→ DIRECTIONS
The lines from the first line of the entries through the line containing "alyanski kazarmanın yanı. Şəfayət" are to be repeated exactly, with both of those lines included.
[RECORDS FOR THE TASK — start]
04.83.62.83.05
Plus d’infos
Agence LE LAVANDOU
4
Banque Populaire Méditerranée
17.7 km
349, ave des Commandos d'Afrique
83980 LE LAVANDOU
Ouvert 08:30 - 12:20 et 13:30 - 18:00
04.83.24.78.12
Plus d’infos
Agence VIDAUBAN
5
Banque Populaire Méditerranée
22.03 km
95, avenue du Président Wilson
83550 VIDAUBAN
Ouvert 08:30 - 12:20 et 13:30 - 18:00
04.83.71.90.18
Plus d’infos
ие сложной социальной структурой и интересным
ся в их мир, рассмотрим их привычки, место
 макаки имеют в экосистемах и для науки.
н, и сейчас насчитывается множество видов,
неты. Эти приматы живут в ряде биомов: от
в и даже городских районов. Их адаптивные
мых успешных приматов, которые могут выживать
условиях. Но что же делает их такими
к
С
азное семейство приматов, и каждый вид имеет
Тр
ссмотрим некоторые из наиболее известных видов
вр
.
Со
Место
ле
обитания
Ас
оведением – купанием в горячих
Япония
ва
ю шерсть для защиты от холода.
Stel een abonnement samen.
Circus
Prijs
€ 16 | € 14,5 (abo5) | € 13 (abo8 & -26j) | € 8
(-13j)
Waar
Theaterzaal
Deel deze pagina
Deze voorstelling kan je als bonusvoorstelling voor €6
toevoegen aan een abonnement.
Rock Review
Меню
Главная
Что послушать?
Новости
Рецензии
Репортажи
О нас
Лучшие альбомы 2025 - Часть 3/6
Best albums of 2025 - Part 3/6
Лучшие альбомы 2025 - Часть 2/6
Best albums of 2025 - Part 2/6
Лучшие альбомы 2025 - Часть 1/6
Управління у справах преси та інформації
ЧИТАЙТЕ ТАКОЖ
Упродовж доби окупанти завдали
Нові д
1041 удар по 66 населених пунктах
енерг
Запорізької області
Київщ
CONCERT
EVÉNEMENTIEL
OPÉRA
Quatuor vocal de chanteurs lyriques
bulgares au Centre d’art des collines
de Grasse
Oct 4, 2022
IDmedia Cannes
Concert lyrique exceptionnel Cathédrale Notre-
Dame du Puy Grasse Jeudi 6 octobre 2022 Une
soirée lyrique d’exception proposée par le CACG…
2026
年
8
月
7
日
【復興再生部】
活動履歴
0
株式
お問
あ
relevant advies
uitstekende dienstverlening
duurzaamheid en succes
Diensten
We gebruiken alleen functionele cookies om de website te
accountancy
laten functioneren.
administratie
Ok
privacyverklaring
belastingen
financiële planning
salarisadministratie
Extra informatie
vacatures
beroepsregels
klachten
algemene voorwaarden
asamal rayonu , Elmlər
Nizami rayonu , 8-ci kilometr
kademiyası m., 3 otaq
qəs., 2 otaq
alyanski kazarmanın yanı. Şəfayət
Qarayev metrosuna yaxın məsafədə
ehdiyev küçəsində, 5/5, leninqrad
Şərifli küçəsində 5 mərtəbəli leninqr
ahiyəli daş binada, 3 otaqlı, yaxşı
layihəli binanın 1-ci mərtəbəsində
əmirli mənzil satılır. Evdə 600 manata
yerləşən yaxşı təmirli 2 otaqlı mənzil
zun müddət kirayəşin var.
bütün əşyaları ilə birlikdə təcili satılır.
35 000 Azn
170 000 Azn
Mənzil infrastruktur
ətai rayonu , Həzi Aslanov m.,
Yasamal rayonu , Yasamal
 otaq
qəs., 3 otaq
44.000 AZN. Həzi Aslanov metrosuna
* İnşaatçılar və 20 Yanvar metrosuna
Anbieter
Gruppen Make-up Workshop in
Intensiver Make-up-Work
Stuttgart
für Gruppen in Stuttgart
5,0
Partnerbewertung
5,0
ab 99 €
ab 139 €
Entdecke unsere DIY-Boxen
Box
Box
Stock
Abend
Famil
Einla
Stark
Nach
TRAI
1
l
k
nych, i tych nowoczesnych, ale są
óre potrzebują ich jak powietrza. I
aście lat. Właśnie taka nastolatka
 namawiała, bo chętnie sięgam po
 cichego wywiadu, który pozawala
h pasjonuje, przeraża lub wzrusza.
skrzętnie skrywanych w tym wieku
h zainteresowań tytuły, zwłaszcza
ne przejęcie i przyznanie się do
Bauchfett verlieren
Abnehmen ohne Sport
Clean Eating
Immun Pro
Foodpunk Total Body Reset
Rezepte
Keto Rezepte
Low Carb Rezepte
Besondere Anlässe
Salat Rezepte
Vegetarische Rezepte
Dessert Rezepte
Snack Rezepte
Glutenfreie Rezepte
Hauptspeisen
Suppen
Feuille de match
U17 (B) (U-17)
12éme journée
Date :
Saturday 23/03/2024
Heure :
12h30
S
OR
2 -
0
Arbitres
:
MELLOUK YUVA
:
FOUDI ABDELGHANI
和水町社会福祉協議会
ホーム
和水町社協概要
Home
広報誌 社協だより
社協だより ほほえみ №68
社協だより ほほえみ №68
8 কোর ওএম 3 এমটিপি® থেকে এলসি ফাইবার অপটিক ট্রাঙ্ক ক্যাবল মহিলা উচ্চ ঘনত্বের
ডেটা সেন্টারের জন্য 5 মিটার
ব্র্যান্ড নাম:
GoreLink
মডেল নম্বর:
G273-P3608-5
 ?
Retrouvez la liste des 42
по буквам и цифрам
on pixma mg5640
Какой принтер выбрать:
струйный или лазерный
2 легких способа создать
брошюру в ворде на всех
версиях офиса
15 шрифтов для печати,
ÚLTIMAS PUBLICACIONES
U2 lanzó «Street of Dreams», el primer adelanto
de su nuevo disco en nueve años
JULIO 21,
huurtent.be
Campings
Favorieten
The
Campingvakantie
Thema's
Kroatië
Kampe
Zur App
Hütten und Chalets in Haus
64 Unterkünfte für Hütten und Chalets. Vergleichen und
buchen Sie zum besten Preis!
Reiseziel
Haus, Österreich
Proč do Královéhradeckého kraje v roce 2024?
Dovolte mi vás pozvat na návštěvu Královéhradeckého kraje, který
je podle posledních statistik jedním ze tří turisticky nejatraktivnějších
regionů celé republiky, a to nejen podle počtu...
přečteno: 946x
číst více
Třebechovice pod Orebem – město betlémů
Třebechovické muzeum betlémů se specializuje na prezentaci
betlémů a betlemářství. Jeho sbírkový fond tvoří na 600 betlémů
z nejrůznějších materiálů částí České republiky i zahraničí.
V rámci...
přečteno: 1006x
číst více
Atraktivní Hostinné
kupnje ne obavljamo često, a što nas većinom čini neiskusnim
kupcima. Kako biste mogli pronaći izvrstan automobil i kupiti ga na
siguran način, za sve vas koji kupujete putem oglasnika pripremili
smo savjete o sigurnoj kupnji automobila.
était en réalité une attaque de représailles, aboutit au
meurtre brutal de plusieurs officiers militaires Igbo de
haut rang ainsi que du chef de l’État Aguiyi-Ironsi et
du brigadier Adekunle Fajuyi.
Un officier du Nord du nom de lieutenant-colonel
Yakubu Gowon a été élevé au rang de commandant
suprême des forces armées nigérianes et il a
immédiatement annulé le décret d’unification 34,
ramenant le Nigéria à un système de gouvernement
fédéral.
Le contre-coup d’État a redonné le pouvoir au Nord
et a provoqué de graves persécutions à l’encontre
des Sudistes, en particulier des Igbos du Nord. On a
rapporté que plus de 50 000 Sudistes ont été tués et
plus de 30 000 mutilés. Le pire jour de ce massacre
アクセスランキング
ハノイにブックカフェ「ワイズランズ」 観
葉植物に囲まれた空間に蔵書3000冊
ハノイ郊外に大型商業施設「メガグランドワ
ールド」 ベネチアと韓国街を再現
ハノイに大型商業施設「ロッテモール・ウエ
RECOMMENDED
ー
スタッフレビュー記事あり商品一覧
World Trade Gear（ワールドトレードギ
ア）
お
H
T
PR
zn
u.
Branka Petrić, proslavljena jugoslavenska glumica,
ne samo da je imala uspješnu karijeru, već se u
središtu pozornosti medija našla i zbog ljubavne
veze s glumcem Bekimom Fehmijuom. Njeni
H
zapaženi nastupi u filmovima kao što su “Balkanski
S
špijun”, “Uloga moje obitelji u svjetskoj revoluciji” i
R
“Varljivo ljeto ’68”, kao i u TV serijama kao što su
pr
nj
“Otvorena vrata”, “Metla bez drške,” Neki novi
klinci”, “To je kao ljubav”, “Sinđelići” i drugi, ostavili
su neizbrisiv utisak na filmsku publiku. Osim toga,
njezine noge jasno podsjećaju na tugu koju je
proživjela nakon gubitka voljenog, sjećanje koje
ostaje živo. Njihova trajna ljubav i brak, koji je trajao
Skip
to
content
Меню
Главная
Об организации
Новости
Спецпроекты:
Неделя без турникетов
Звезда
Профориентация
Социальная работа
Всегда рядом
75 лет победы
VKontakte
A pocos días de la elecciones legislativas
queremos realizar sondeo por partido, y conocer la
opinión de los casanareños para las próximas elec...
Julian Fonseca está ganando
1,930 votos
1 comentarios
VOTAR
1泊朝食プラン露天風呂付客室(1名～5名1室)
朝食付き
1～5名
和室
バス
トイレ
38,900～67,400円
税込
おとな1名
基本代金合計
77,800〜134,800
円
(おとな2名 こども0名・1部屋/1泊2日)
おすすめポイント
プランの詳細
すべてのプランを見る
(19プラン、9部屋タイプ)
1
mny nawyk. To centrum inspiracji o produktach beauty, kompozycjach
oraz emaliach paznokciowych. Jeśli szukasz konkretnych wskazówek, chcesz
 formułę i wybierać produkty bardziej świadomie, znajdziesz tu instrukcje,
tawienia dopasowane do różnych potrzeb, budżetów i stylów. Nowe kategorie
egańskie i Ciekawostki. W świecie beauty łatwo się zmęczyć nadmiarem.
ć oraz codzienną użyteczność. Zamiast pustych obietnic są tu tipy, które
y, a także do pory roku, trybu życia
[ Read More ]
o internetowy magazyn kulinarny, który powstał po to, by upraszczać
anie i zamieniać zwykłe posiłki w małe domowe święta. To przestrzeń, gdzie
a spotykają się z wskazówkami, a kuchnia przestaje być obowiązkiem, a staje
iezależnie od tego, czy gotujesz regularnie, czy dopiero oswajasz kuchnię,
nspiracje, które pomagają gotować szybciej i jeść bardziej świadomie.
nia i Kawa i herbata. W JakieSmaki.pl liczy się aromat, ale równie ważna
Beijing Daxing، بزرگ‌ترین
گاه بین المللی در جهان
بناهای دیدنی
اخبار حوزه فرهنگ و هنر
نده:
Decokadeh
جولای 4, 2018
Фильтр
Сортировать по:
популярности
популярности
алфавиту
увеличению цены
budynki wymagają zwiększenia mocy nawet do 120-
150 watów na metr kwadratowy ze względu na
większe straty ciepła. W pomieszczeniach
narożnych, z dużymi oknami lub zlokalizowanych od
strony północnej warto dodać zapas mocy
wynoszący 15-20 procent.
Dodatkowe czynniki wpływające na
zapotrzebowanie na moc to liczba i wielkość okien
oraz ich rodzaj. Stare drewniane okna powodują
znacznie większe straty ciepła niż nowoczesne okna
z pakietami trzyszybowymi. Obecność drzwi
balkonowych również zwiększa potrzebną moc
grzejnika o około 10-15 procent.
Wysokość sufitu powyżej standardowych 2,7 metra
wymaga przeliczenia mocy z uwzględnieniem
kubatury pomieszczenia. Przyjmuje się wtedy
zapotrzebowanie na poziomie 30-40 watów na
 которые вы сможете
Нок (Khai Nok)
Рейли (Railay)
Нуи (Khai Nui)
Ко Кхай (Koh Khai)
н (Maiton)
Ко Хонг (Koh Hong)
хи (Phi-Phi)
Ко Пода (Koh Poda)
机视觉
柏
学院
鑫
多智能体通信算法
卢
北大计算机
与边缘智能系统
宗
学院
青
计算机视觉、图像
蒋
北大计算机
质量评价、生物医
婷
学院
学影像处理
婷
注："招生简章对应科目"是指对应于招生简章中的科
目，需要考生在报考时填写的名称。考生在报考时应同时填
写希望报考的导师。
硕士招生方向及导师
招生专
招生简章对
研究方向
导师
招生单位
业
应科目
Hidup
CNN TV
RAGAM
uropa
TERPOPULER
[RECORDS FOR THE TASK — finish]
→ EXERCISE RESPONSE
04.83.62.83.05
Plus d’infos
Agence LE LAVANDOU
4
Banque Populaire Méditerranée
17.7 km
349, ave des Commandos d'Afrique
83980 LE LAVANDOU
Ouvert 08:30 - 12:20 et 13:30 - 18:00
04.83.24.78.12
Plus d’infos
Agence VIDAUBAN
5
Banque Populaire Méditerranée
22.03 km
95, avenue du Président Wilson
83550 VIDAUBAN
Ouvert 08:30 - 12:20 et 13:30 - 18:00
04.83.71.90.18
Plus d’infos
ие сложной социальной структурой и интересным
ся в их мир, рассмотрим их привычки, место
 макаки имеют в экосистемах и для науки.
н, и сейчас насчитывается множество видов,
неты. Эти приматы живут в ряде биомов: от
в и даже городских районов. Их адаптивные
мых успешных приматов, которые могут выживать
условиях. Но что же делает их такими
к
С
азное семейство приматов, и каждый вид имеет
Тр
ссмотрим некоторые из наиболее известных видов
вр
.
Со
Место
ле
обитания
Ас
оведением – купанием в горячих
Япония
ва
ю шерсть для защиты от холода.
Stel een abonnement samen.
Circus
Prijs
€ 16 | € 14,5 (abo5) | € 13 (abo8 & -26j) | € 8
(-13j)
Waar
Theaterzaal
Deel deze pagina
Deze voorstelling kan je als bonusvoorstelling voor €6
toevoegen aan een abonnement.
Rock Review
Меню
Главная
Что послушать?
Новости
Рецензии
Репортажи
О нас
Лучшие альбомы 2025 - Часть 3/6
Best albums of 2025 - Part 3/6
Лучшие альбомы 2025 - Часть 2/6
Best albums of 2025 - Part 2/6
Лучшие альбомы 2025 - Часть 1/6
Управління у справах преси та інформації
ЧИТАЙТЕ ТАКОЖ
Упродовж доби окупанти завдали
Нові д
1041 удар по 66 населених пунктах
енерг
Запорізької області
Київщ
CONCERT
EVÉNEMENTIEL
OPÉRA
Quatuor vocal de chanteurs lyriques
bulgares au Centre d’art des collines
de Grasse
Oct 4, 2022
IDmedia Cannes
Concert lyrique exceptionnel Cathédrale Notre-
Dame du Puy Grasse Jeudi 6 octobre 2022 Une
soirée lyrique d’exception proposée par le CACG…
2026
年
8
月
7
日
【復興再生部】
活動履歴
0
株式
お問
あ
relevant advies
uitstekende dienstverlening
duurzaamheid en succes
Diensten
We gebruiken alleen functionele cookies om de website te
accountancy
laten functioneren.
administratie
Ok
privacyverklaring
belastingen
financiële planning
salarisadministratie
Extra informatie
vacatures
beroepsregels
klachten
algemene voorwaarden
asamal rayonu , Elmlər
Nizami rayonu , 8-ci kilometr
kademiyası m., 3 otaq
qəs., 2 otaq
alyanski kazarmanın yanı. Şəfayət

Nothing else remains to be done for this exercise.